→ Required work:
What you return must match the listing below word for word.

→ Extracted entries:
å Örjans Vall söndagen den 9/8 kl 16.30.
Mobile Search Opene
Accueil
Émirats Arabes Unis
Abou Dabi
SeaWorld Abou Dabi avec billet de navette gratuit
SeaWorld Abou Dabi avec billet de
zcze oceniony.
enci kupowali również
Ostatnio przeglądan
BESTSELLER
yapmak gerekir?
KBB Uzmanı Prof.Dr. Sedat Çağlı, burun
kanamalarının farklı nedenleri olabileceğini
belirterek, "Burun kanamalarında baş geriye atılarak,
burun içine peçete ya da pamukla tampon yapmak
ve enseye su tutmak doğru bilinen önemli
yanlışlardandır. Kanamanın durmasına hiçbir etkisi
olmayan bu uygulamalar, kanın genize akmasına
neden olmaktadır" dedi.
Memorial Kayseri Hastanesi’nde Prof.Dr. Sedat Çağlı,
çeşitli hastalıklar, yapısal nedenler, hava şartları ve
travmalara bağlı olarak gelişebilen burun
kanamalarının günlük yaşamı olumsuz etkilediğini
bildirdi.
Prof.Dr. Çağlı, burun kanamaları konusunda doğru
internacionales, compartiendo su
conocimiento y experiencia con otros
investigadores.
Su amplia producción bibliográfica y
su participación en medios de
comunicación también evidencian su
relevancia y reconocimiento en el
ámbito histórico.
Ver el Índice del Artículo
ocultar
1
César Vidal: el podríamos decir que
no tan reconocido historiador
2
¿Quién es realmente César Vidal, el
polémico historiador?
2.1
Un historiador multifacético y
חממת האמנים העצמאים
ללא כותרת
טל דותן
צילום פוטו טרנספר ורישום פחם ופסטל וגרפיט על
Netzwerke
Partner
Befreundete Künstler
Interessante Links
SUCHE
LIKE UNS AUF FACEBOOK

→ Response area:
å Örjans Vall söndagen den 9/8 kl 16.30.
Mobile Search Opene
Accueil
Émirats Arabes Unis
Abou Dabi
SeaWorld Abou Dabi avec billet de navette gratuit
SeaWorld Abou Dabi avec billet de
zcze oceniony.
enci kupowali również
Ostatnio przeglądan
BESTSELLER
yapmak gerekir?
KBB Uzmanı Prof.Dr. Sedat Çağlı, burun
kanamalarının farklı nedenleri olabileceğini
belirterek, "Burun kanamalarında baş geriye atılarak,
burun içine peçete ya da pamukla tampon yapmak
ve enseye su tutmak doğru bilinen önemli
yanlışlardandır. Kanamanın durmasına hiçbir etkisi
olmayan bu uygulamalar, kanın genize akmasına
neden olmaktadır" dedi.
Memorial Kayseri Hastanesi’nde Prof.Dr. Sedat Çağlı,
çeşitli hastalıklar, yapısal nedenler, hava şartları ve
travmalara bağlı olarak gelişebilen burun
kanamalarının günlük yaşamı olumsuz etkilediğini
bildirdi.
Prof.Dr. Çağlı, burun kanamaları konusunda doğru
internacionales, compartiendo su
conocimiento y experiencia con otros
investigadores.
Su amplia producción bibliográfica y
su participación en medios de
comunicación también evidencian su
relevancia y reconocimiento en el
ámbito histórico.
Ver el Índice del Artículo
ocultar
1
César Vidal: el podríamos decir que
no tan reconocido historiador
2
¿Quién es realmente César Vidal, el
polémico historiador?
2.1
Un historiador multifacético y
חממת האמנים העצמאים
ללא כותרת
טל דותן
צילום פוטו טרנספר ורישום פחם ופסטל וגרפיט על
Netzwerke
Partner
Befreundete Künstler
Interessante Links
SUCHE
LIKE UNS AUF FACEBOOK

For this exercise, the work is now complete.